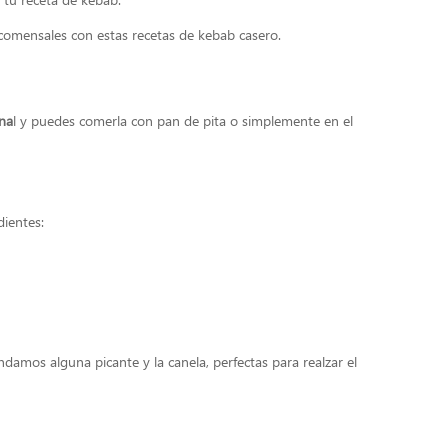
 comensales con estas recetas de kebab casero.
ona
l y puedes comerla con pan de pita o simplemente en el
dientes:
ndamos alguna picante y la canela, perfectas para realzar el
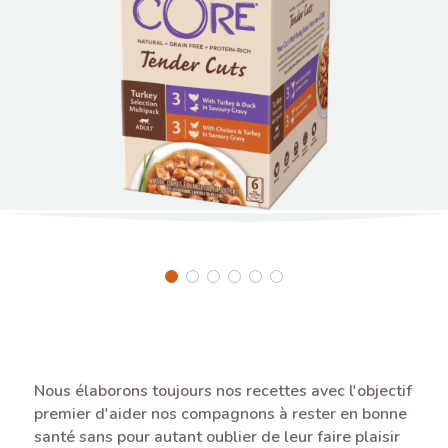
Nous élaborons toujours nos recettes avec l'objectif
premier d'aider nos compagnons à rester en bonne
santé sans pour autant oublier de leur faire plaisir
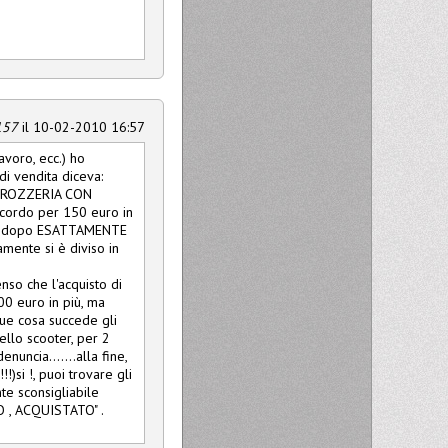
157
il 10-02-2010 16:57
avoro, ecc.) ho
di vendita diceva:
CARROZZERIA CON
ordo per 150 euro in
na e dopo ESATTAMENTE
amente si è diviso in
nso che l'acquisto di
0 euro in più, ma
que cosa succede gli
ello scooter, per 2
uncia.......alla fine,
)si !, puoi trovare gli
te sconsigliabile
TO , ACQUISTATO" .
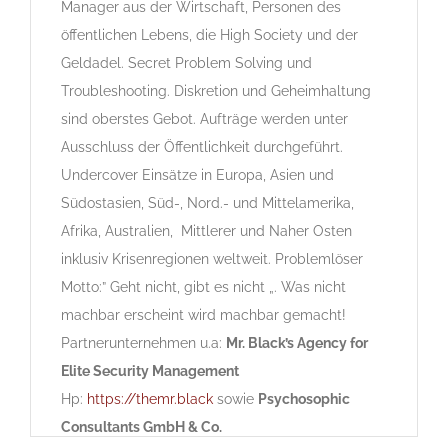
Manager aus der Wirtschaft, Personen des
öffentlichen Lebens, die High Society und der
Geldadel. Secret Problem Solving und
Troubleshooting. Diskretion und Geheimhaltung
sind oberstes Gebot. Aufträge werden unter
Ausschluss der Öffentlichkeit durchgeführt.
Undercover Einsätze in Europa, Asien und
Südostasien, Süd-, Nord.- und Mittelamerika,
Afrika, Australien, Mittlerer und Naher Osten
inklusiv Krisenregionen weltweit. Problemlöser
Motto:” Geht nicht, gibt es nicht „. Was nicht
machbar erscheint wird machbar gemacht!
Partnerunternehmen u.a:
Mr. Black’s Agency for
Elite Security Management
Hp:
https://themr.black
sowie
Psychosophic
Consultants GmbH & Co.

**ASSIGNED TASK:** Starting with the first line of the material, print each line exactly until you have printed the line with "öffentlichen Lebens, die High Society und der", and skip the pictures.

**EXERCISE OUTPUT:**
 comensales con estas recetas de kebab casero.
ona
l y puedes comerla con pan de pita o simplemente en el
dientes:
ndamos alguna picante y la canela, perfectas para realzar el
Nous élaborons toujours nos recettes avec l'objectif
premier d'aider nos compagnons à rester en bonne
santé sans pour autant oublier de leur faire plaisir
157
il 10-02-2010 16:57
avoro, ecc.) ho
di vendita diceva:
CARROZZERIA CON
ordo per 150 euro in
na e dopo ESATTAMENTE
amente si è diviso in
nso che l'acquisto di
0 euro in più, ma
que cosa succede gli
ello scooter, per 2
uncia.......alla fine,
)si !, puoi trovare gli
te sconsigliabile
TO , ACQUISTATO" .
Manager aus der Wirtschaft, Personen des
öffentlichen Lebens, die High Society und der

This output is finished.